- The total cryptocurrency market capitalization grew by more than 50% in the last six months
- Investors are optimistic as Bitcoin’s price holds near the yearly high
- Ethereum, Litecoin, and Ripple have followed Bitcoin higher
The first half of the trading year is behind us, and one of the most notable developments is the increase in the total crypto market capitalization. Following 2022, when many crypto investors got fed up with industry scandals and left, the 2023 rally looks like the start of a new bullish market.
The performance is even more impressive, given that the US dollar is trading with a mixed tone against its fiat rivals.
Investors’ renewed interest in cryptocurrencies led to the total market capitalization growing by more than 50% in the year’s first half. Only in the last week, the market grew by more than 3%, and investors are optimistic because Bitcoin, the leading cryptocurrency, holds near the yearly high.

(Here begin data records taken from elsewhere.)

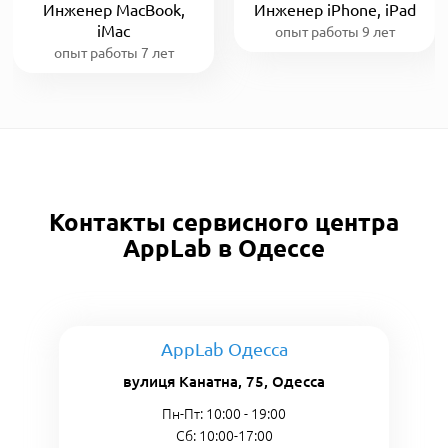
Инженер MacBook,
Инженер iPhone, iPad
iMac
опыт работы 9 лет
опыт работы 7 лет
Контакты сервисного центра
AppLab в Одессе
AppLab Одесса
вулиця Канатна, 75, Одесса
Пн-Пт: 10:00 - 19:00
Сб: 10:00-17:00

Ethereum, Litecoin, and Ripple have followed Bitcoin higher
Bitcoin is the main reason why investors are optimistic about the cryptocurrency industry despite the ongoing scandals, frauds, and lawsuits. In the end, all that matters for market watchers is that Bitcoin’s price holds close to the yearly high, despite rallying in 2023 by over +85%.
Therefore, the path of least resistance in the year’s second half seems to be the upside.
Not all currencies performed like Bitcoin, though. For instance, Dogecoin is flat on the year, up by about +0.3% in the first six months of 2023. This is a huge divergence from what Bitcoin and other cryptocurrencies did (e.g., Ethereum, Litecoin, Ripple), and it reflects the crypto investors’ concentration in a few cryptocurrencies.
Moving forward in the year’s second half, crypto investors might want to watch the developments in the traditional currency market. More precisely, what will the Fed do with the funds rate?
If the US dollar loses ground against its rival fiat currencies in the next six months, Bitcoin and the other leading cryptocurrencies are well positioned to rally some more. As the Fed paused the rate hikes in June, one should embrace the possibility of the current funds rate being the terminal one for this tightening cycle.